#### Exercise directions:
Your task is to copy each line of the material that includes "キャンセル".

#### Records supplied:
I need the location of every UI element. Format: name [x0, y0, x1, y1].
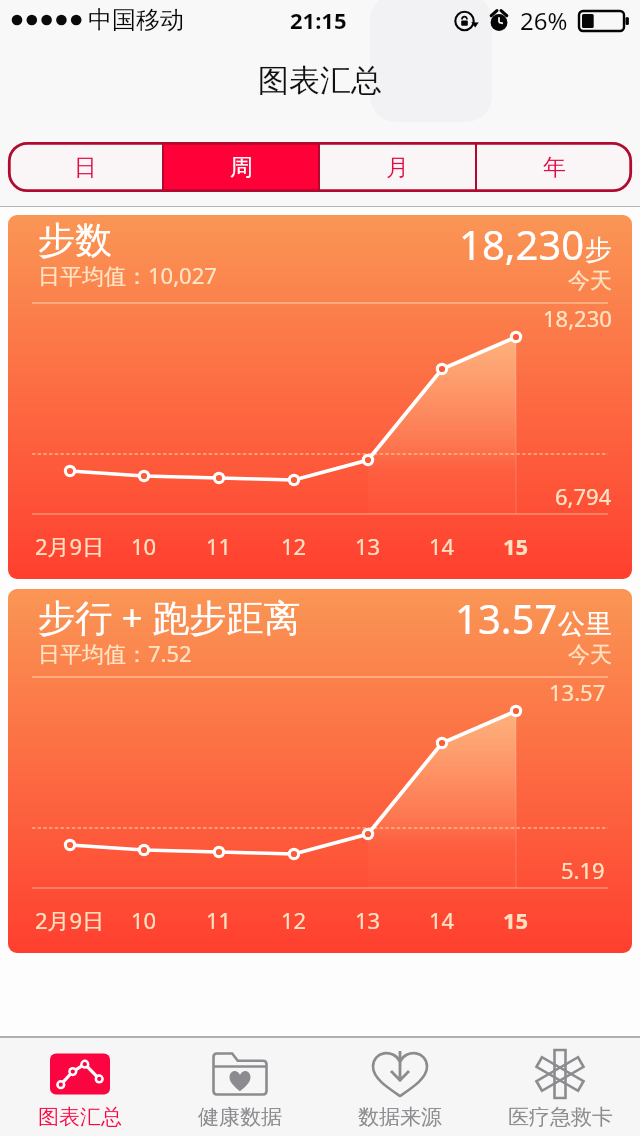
staticText: 月	[386, 153, 409, 182]
staticText: 今天	[568, 641, 612, 669]
button[interactable]: Data sources	[320, 1038, 480, 1136]
staticText: 15	[503, 905, 529, 935]
staticText: 周	[230, 153, 253, 182]
button[interactable]: 年	[477, 142, 632, 192]
staticText: 11	[206, 905, 232, 935]
staticText: 日平均值：10,027	[38, 260, 217, 290]
staticText: 13.57	[549, 677, 606, 707]
staticText: 21:15	[290, 5, 347, 35]
button[interactable]: 步行 + 跑步距离	[8, 589, 632, 953]
staticText: 5.19	[561, 855, 605, 885]
button[interactable]: Charts summary	[0, 1038, 160, 1136]
staticText: 数据来源	[358, 1104, 442, 1130]
staticText: 12	[281, 531, 307, 561]
staticText: 图表汇总	[38, 1104, 122, 1130]
staticText: 13.57	[455, 591, 558, 645]
button[interactable]: 日	[8, 142, 162, 192]
staticText: 日	[74, 153, 97, 182]
staticText: 图表汇总	[258, 61, 382, 100]
button[interactable]: Health data	[160, 1038, 320, 1136]
staticText: 10	[131, 531, 157, 561]
staticText: 13	[355, 531, 381, 561]
staticText: 2月9日	[35, 905, 105, 935]
staticText: 15	[503, 531, 529, 561]
staticText: 12	[281, 905, 307, 935]
staticText: 步	[585, 233, 612, 267]
staticText: 6,794	[555, 481, 612, 511]
staticText: 日平均值：7.52	[38, 638, 192, 668]
staticText: 步行 + 跑步距离	[38, 591, 301, 642]
button[interactable]: Medical ID	[480, 1038, 640, 1136]
staticText: 公里	[558, 607, 612, 641]
staticText: 26%	[520, 4, 568, 37]
staticText: 13	[355, 905, 381, 935]
button[interactable]: 周	[164, 142, 318, 192]
staticText: 步数	[38, 217, 112, 264]
staticText: 10	[131, 905, 157, 935]
staticText: 11	[206, 531, 232, 561]
staticText: 中国移动	[88, 5, 184, 35]
staticText: 年	[543, 153, 566, 182]
button[interactable]: 月	[320, 142, 475, 192]
staticText: 14	[429, 905, 455, 935]
staticText: 18,230	[459, 217, 585, 271]
staticText: 2月9日	[35, 531, 105, 561]
button[interactable]: 步数	[8, 215, 632, 579]
staticText: 医疗急救卡	[508, 1104, 613, 1130]
staticText: 今天	[568, 267, 612, 295]
staticText: 14	[429, 531, 455, 561]
staticText: 健康数据	[198, 1104, 282, 1130]
staticText: 18,230	[543, 303, 612, 333]
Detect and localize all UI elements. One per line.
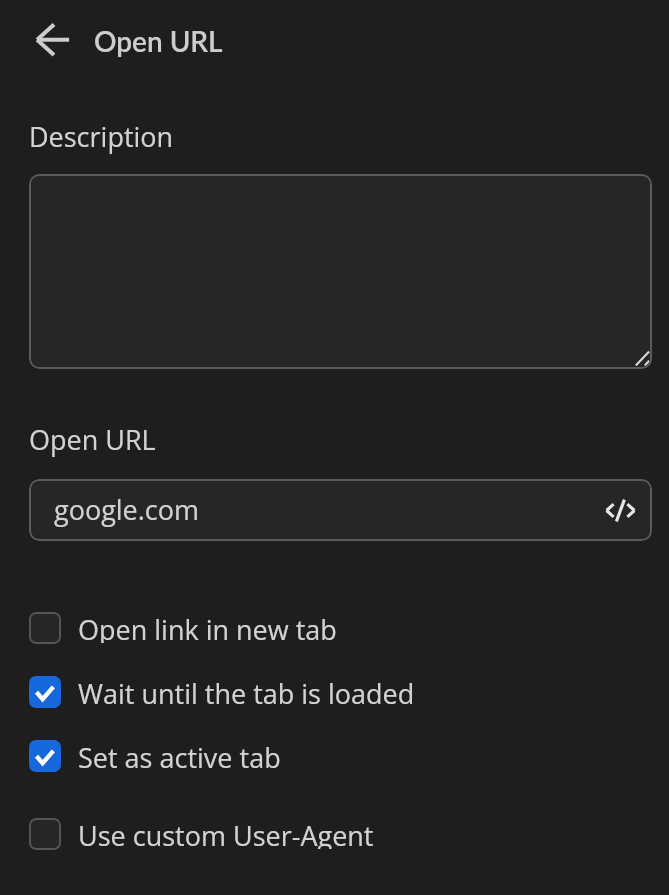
staticText: Use custom User-Agent	[78, 817, 374, 849]
button[interactable]: Description	[29, 174, 652, 369]
button[interactable]: google.com	[29, 479, 652, 541]
staticText: Open URL	[94, 24, 223, 58]
staticText: Set as active tab	[78, 739, 281, 771]
staticText: Description	[29, 118, 174, 155]
button[interactable]: Use custom User-Agent	[29, 818, 373, 850]
staticText: google.com	[54, 491, 200, 528]
button[interactable]: Insert code snippet	[598, 488, 642, 532]
button[interactable]: Set as active tab	[29, 740, 280, 772]
staticText: Wait until the tab is loaded	[78, 675, 415, 707]
staticText: Open URL	[29, 421, 156, 458]
button[interactable]: Back	[29, 16, 77, 64]
staticText: Open link in new tab	[78, 611, 337, 643]
button[interactable]: Wait until the tab is loaded	[29, 676, 412, 708]
button[interactable]: Open link in new tab	[29, 612, 335, 644]
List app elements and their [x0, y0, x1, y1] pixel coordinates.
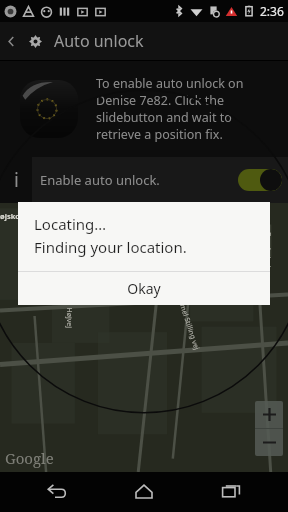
staticText: Gammel Stilling vej: [172, 288, 202, 352]
button[interactable]: i: [0, 157, 288, 203]
button[interactable]: Enable auto unlock toggle: [238, 169, 282, 191]
staticText: Locating…: [34, 214, 107, 234]
staticText: Okay: [127, 279, 161, 298]
staticText: 2:36: [260, 3, 284, 19]
staticText: Google: [5, 448, 54, 468]
button[interactable]: Back: [27, 472, 87, 512]
button[interactable]: Recent apps: [201, 472, 261, 512]
button[interactable]: Okay: [18, 272, 270, 305]
button[interactable]: Zoom in: [255, 401, 283, 428]
staticText: Gronhøjvej: [262, 232, 272, 268]
staticText: To enable auto unlock on Denise 7e82. Cl…: [96, 75, 278, 143]
staticText: i: [14, 167, 19, 193]
button[interactable]: Home: [114, 472, 174, 512]
staticText: øjskolen Sfo: [0, 211, 46, 221]
staticText: Auto unlock: [54, 30, 144, 52]
staticText: Finding your location.: [34, 237, 187, 257]
button[interactable]: Settings: [22, 22, 48, 60]
staticText: Højvej: [64, 308, 74, 328]
button[interactable]: Back: [0, 22, 22, 60]
staticText: Enable auto unlock.: [40, 171, 160, 189]
button[interactable]: Zoom out: [255, 429, 283, 456]
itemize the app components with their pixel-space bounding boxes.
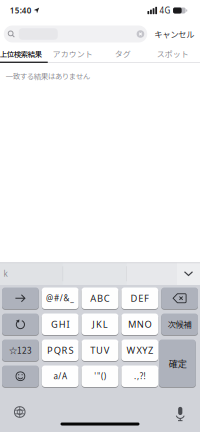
button[interactable]: GHI bbox=[42, 314, 79, 335]
button[interactable]: k bbox=[0, 262, 63, 285]
button[interactable]: WXYZ bbox=[121, 340, 158, 361]
button[interactable]: '"() bbox=[82, 366, 118, 387]
button[interactable] bbox=[2, 314, 39, 335]
staticText: PQRS bbox=[47, 344, 73, 356]
staticText: アカウント bbox=[53, 48, 93, 60]
button[interactable]: PQRS bbox=[42, 340, 79, 361]
button[interactable]: DEF bbox=[121, 288, 158, 309]
button[interactable]: MNO bbox=[121, 314, 158, 335]
staticText: 一致する結果はありません bbox=[6, 70, 90, 81]
staticText: スポット bbox=[157, 48, 189, 60]
button[interactable]: JKL bbox=[82, 314, 118, 335]
button[interactable] bbox=[177, 262, 200, 285]
staticText: 4G bbox=[160, 5, 171, 16]
staticText: TUV bbox=[90, 344, 110, 356]
button[interactable]: キャンセル bbox=[147, 28, 194, 40]
button[interactable] bbox=[2, 288, 39, 309]
button[interactable]: ☆123 bbox=[2, 340, 39, 361]
staticText: MNO bbox=[128, 318, 152, 330]
staticText: 確定 bbox=[168, 357, 186, 370]
button[interactable]: .,?! bbox=[121, 366, 158, 387]
button[interactable]: 次候補 bbox=[161, 314, 198, 335]
staticText: a/A bbox=[53, 371, 67, 382]
button[interactable]: タグ bbox=[98, 48, 148, 60]
button[interactable]: @#/&_ bbox=[42, 288, 79, 309]
staticText: 15:40 bbox=[10, 5, 32, 16]
staticText: 上位検索結果 bbox=[0, 48, 42, 59]
button[interactable] bbox=[0, 405, 26, 417]
staticText: GHI bbox=[51, 318, 70, 330]
staticText: タグ bbox=[115, 48, 131, 60]
button[interactable]: ABC bbox=[82, 288, 118, 309]
staticText: '"() bbox=[94, 371, 106, 382]
button[interactable]: 確定 bbox=[159, 340, 196, 387]
button[interactable] bbox=[161, 288, 198, 309]
staticText: ABC bbox=[90, 292, 110, 304]
staticText: キャンセル bbox=[154, 28, 194, 40]
staticText: DEF bbox=[130, 292, 149, 304]
staticText: @#/&_ bbox=[46, 293, 74, 304]
button[interactable] bbox=[2, 366, 39, 387]
button[interactable] bbox=[4, 26, 147, 42]
button[interactable]: スポット bbox=[148, 48, 198, 60]
staticText: 次候補 bbox=[168, 318, 192, 330]
staticText: .,?! bbox=[134, 371, 146, 382]
button[interactable]: アカウント bbox=[48, 48, 98, 60]
button[interactable]: a/A bbox=[42, 366, 79, 387]
button[interactable] bbox=[137, 30, 144, 38]
button[interactable]: 上位検索結果 bbox=[0, 48, 48, 59]
staticText: ☆123 bbox=[9, 344, 32, 356]
staticText: k bbox=[4, 268, 8, 279]
staticText: WXYZ bbox=[127, 344, 153, 356]
button[interactable] bbox=[176, 404, 200, 418]
button[interactable]: TUV bbox=[82, 340, 118, 361]
staticText: JKL bbox=[92, 318, 108, 330]
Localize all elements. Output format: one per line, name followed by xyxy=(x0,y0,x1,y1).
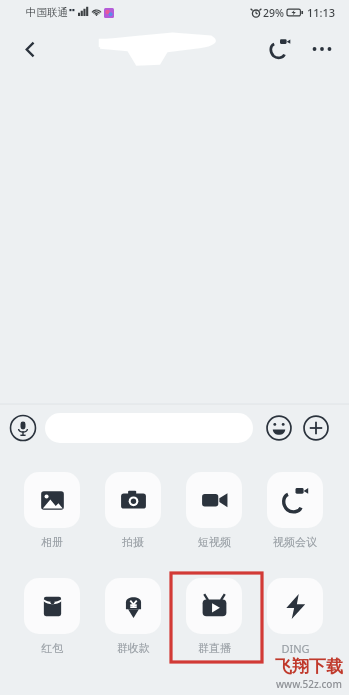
staticText: 群收款 xyxy=(117,641,150,655)
staticText: 视频会议 xyxy=(273,535,317,549)
staticText: 中国联通 xyxy=(26,6,68,19)
button[interactable]: Emoji xyxy=(265,414,293,442)
staticText: 29% xyxy=(263,6,284,20)
staticText: 拍摄 xyxy=(122,535,144,549)
button[interactable]: 拍摄 xyxy=(105,472,161,549)
staticText: DING xyxy=(281,641,310,656)
staticText: 群直播 xyxy=(198,641,231,655)
button[interactable]: Back xyxy=(10,29,50,69)
staticText: 飞翔下载 xyxy=(275,656,343,677)
button[interactable]: 短视频 xyxy=(186,472,242,549)
staticText: 相册 xyxy=(41,535,63,549)
button[interactable]: 视频会议 xyxy=(267,472,323,549)
button[interactable]: 群收款 xyxy=(105,578,161,655)
button[interactable]: 红包 xyxy=(24,578,80,655)
button[interactable]: Voice input xyxy=(9,414,37,442)
button[interactable]: DING xyxy=(267,578,323,656)
staticText: 短视频 xyxy=(198,535,231,549)
button[interactable]: 相册 xyxy=(24,472,80,549)
button[interactable]: Video call xyxy=(259,28,301,70)
staticText: www.52z.com xyxy=(276,677,342,691)
button[interactable]: 群直播 xyxy=(186,578,242,655)
staticText: 11:13 xyxy=(307,5,336,20)
button[interactable]: More options xyxy=(301,28,343,70)
button[interactable]: More actions xyxy=(302,414,330,442)
staticText: 红包 xyxy=(41,641,63,655)
button[interactable]: Message input xyxy=(45,413,253,443)
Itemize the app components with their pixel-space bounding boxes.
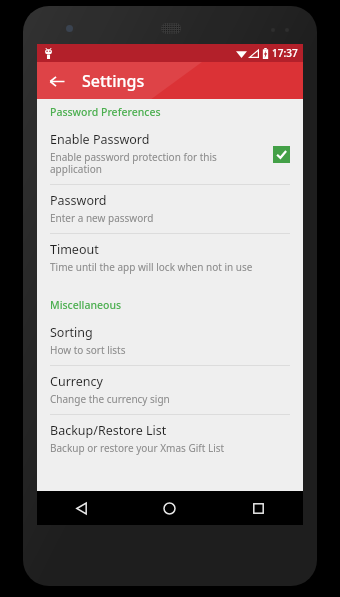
staticText: Enable Password <box>50 131 150 148</box>
staticText: Backup or restore your Xmas Gift List <box>50 441 225 455</box>
staticText: How to sort lists <box>50 343 126 357</box>
staticText: Password Preferences <box>50 105 161 119</box>
button[interactable]: Recent apps <box>214 491 303 525</box>
button[interactable]: Backup/Restore List <box>37 415 303 463</box>
staticText: Backup/Restore List <box>50 422 167 439</box>
button[interactable]: Currency <box>37 366 303 414</box>
staticText: 17:37 <box>272 46 298 60</box>
staticText: Enter a new password <box>50 211 154 225</box>
staticText: Time until the app will lock when not in… <box>50 260 253 274</box>
button[interactable]: Back <box>37 491 125 525</box>
staticText: Settings <box>82 70 145 92</box>
button[interactable]: Sorting <box>37 317 303 365</box>
button[interactable]: Password <box>37 185 303 233</box>
staticText: Timeout <box>50 241 99 258</box>
staticText: Miscellaneous <box>50 298 122 312</box>
button[interactable]: Back <box>41 65 73 97</box>
button[interactable]: Enable Password <box>270 143 292 165</box>
button[interactable]: Home <box>125 491 214 525</box>
button[interactable]: Timeout <box>37 234 303 282</box>
staticText: Change the currency sign <box>50 392 170 406</box>
staticText: Enable password protection for this appl… <box>50 150 262 176</box>
staticText: Currency <box>50 373 103 390</box>
staticText: Password <box>50 192 107 209</box>
staticText: Sorting <box>50 324 93 341</box>
button[interactable]: Enable Password <box>37 124 303 184</box>
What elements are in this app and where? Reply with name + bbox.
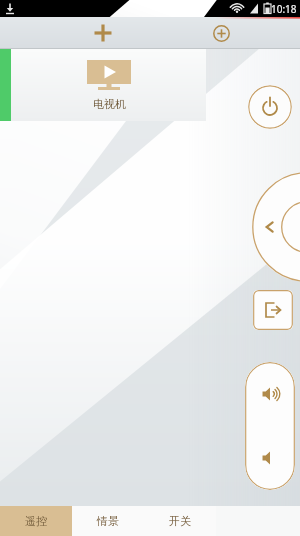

#### Answer for this exercise:
button[interactable]: キャンセル bbox=[147, 28, 194, 40]
staticText: キャンセル bbox=[154, 28, 194, 40]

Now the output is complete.